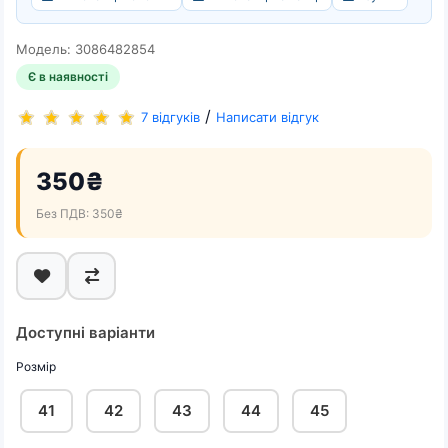
Модель: 3086482854
Є в наявності
/
7 відгуків
Написати відгук
350₴
Без ПДВ: 350₴
Доступні варіанти
Розмір
41
42
43
44
45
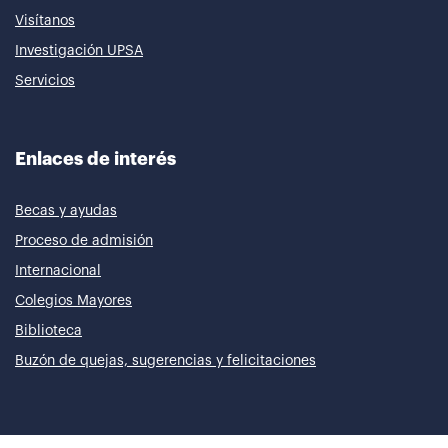
Visítanos
Investigación UPSA
Servicios
Enlaces de interés
Becas y ayudas
Proceso de admisión
Internacional
Colegios Mayores
Biblioteca
Buzón de quejas, sugerencias y felicitaciones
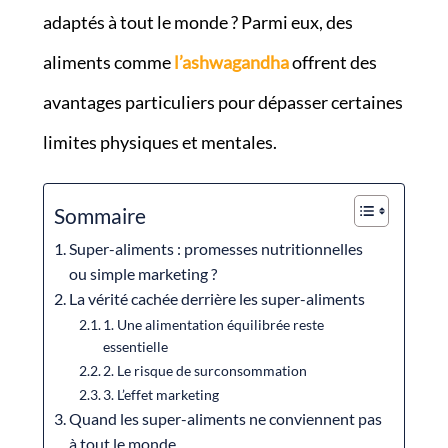
adaptés à tout le monde ? Parmi eux, des
aliments comme
l’ashwagandha
offrent des
avantages particuliers pour dépasser certaines
limites physiques et mentales.
Sommaire
Super-aliments : promesses nutritionnelles
ou simple marketing ?
La vérité cachée derrière les super-aliments
1. Une alimentation équilibrée reste
essentielle
2. Le risque de surconsommation
3. L’effet marketing
Quand les super-aliments ne conviennent pas
à tout le monde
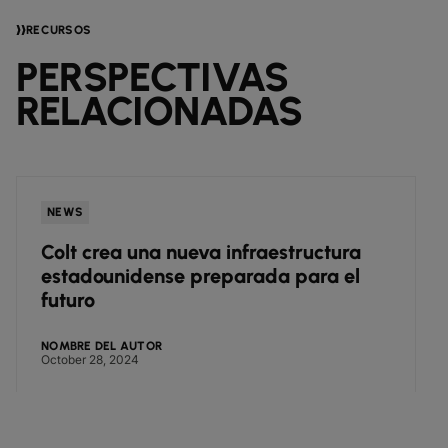
RECURSOS
PERSPECTIVAS
RELACIONADAS
NEWS
Colt crea una nueva infraestructura
estadounidense preparada para el
futuro
NOMBRE DEL AUTOR
October 28, 2024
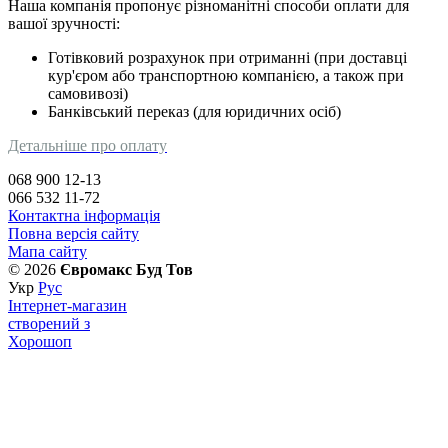
Наша компанія пропонує різноманітні способи оплати для
вашої зручності:
Готівковий розрахунок при отриманні (при доставці
кур'єром або транспортною компанією, а також при
самовивозі)
Банківський переказ (для юридичних осіб)
Детальніше про оплату
068 900 12-13
066 532 11-72
Контактна інформація
Повна версія сайту
Мапа сайту
© 2026
Євромакс Буд Тов
Укр
Рус
Інтернет-магазин
створений з
Хорошоп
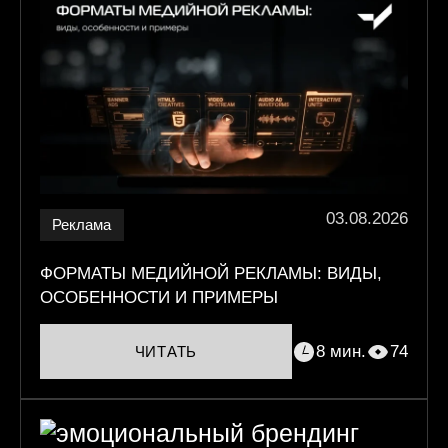
03.08.2026
Реклама
ФОРМАТЫ МЕДИЙНОЙ РЕКЛАМЫ: ВИДЫ,
ОСОБЕННОСТИ И ПРИМЕРЫ
8 мин.
74
ЧИТАТЬ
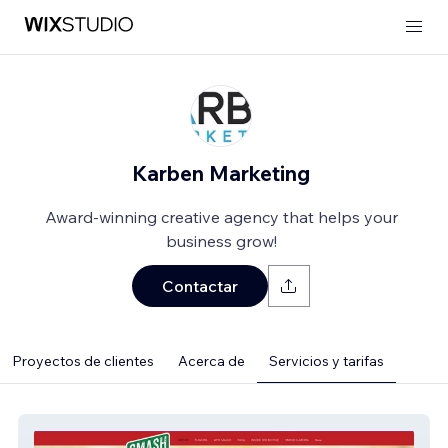
Karben Marketing
Award-winning creative agency that helps your
business grow!
Contactar
Proyectos de clientes
Acerca de
Servicios y tarifas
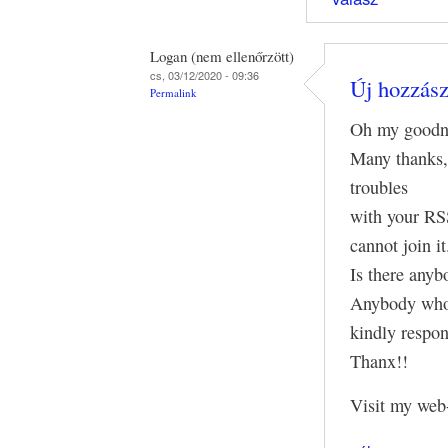
Logan (nem ellenőrzött)
cs, 03/12/2020 - 09:36
Új hozzászó
Permalink
Oh my goodne
Many thanks,
troubles
with your RSS
cannot join it
Is there anyb
Anybody who
kindly respo
Thanx!!
Visit my web-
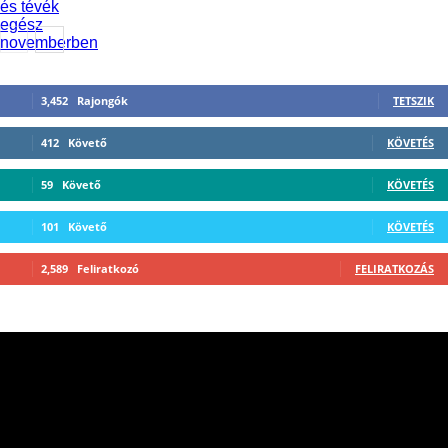
3,452
Rajongók
TETSZIK
412
Követő
KÖVETÉS
59
Követő
KÖVETÉS
101
Követő
KÖVETÉS
2,589
Feliratkozó
FELIRATKOZÁS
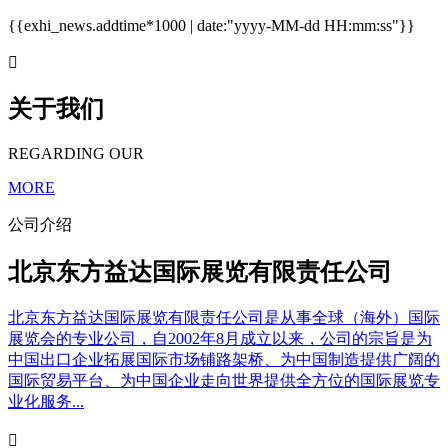
{{exhi_news.addtime*1000 | date:"yyyy-MM-dd HH:mm:ss"}}

关于我们
REGARDING OUR
MORE
公司介绍
北京东方益达国际展览有限责任公司
北京东方益达国际展览有限责任公司是从事全球（海外）国际
展览会的专业公司，自2002年8月成立以来，公司的宗旨是为
中国出口企业拓展国际市场铺路架桥、为中国制造提供广阔的
国际贸易平台、为中国企业走向世界提供全方位的国际展览专
业化服务...


Requirement |
From the first line to the last, repeat the records exactly. Leave out the pictures.

Result for this task |
Модель: 3086482854
Є в наявності
/
7 відгуків
Написати відгук
350₴
Без ПДВ: 350₴
Доступні варіанти
Розмір
41
42
43
44
45
Visítanos
Investigación UPSA
Servicios
Enlaces de interés
Becas y ayudas
Proceso de admisión
Internacional
Colegios Mayores
Biblioteca
Buzón de quejas, sugerencias y felicitaciones
adaptés à tout le monde ? Parmi eux, des
aliments comme
l’ashwagandha
offrent des
avantages particuliers pour dépasser certaines
limites physiques et mentales.
Sommaire
Super-aliments : promesses nutritionnelles
ou simple marketing ?
La vérité cachée derrière les super-aliments
1. Une alimentation équilibrée reste
essentielle
2. Le risque de surconsommation
3. L’effet marketing
Quand les super-aliments ne conviennent pas
à tout le monde
RECURSOS
PERSPECTIVAS
RELACIONADAS
NEWS
Colt crea una nueva infraestructura
estadounidense preparada para el
futuro
NOMBRE DEL AUTOR
October 28, 2024
Наша компанія пропонує різноманітні способи оплати для
вашої зручності:
Готівковий розрахунок при отриманні (при доставці
кур'єром або транспортною компанією, а також при
самовивозі)
Банківський переказ (для юридичних осіб)
Детальніше про оплату
068 900 12-13
066 532 11-72
Контактна інформація
Повна версія сайту
Мапа сайту
© 2026
Євромакс Буд Тов
Укр
Рус
Інтернет-магазин
створений з
Хорошоп
03.08.2026
Реклама
ФОРМАТЫ МЕДИЙНОЙ РЕКЛАМЫ: ВИДЫ,
ОСОБЕННОСТИ И ПРИМЕРЫ
8 мин.
74
ЧИТАТЬ
Karben Marketing
Award-winning creative agency that helps your
business grow!
Contactar
Proyectos de clientes
Acerca de
Servicios y tarifas
Logan (nem ellenőrzött)
cs, 03/12/2020 - 09:36
Új hozzászó
Permalink
Oh my goodne
Many thanks,
troubles
with your RSS
cannot join it
Is there anyb
Anybody who
kindly respo
Thanx!!
Visit my web-
3,452
Rajongók
TETSZIK
412
Követő
KÖVETÉS
59
Követő
KÖVETÉS
101
Követő
KÖVETÉS
2,589
Feliratkozó
FELIRATKOZÁS
{{exhi_news.addtime*1000 | date:"yyyy-MM-dd HH:mm:ss"}}

关于我们
REGARDING OUR
MORE
公司介绍
北京东方益达国际展览有限责任公司
北京东方益达国际展览有限责任公司是从事全球（海外）国际
展览会的专业公司，自2002年8月成立以来，公司的宗旨是为
中国出口企业拓展国际市场铺路架桥、为中国制造提供广阔的
国际贸易平台、为中国企业走向世界提供全方位的国际展览专
业化服务...


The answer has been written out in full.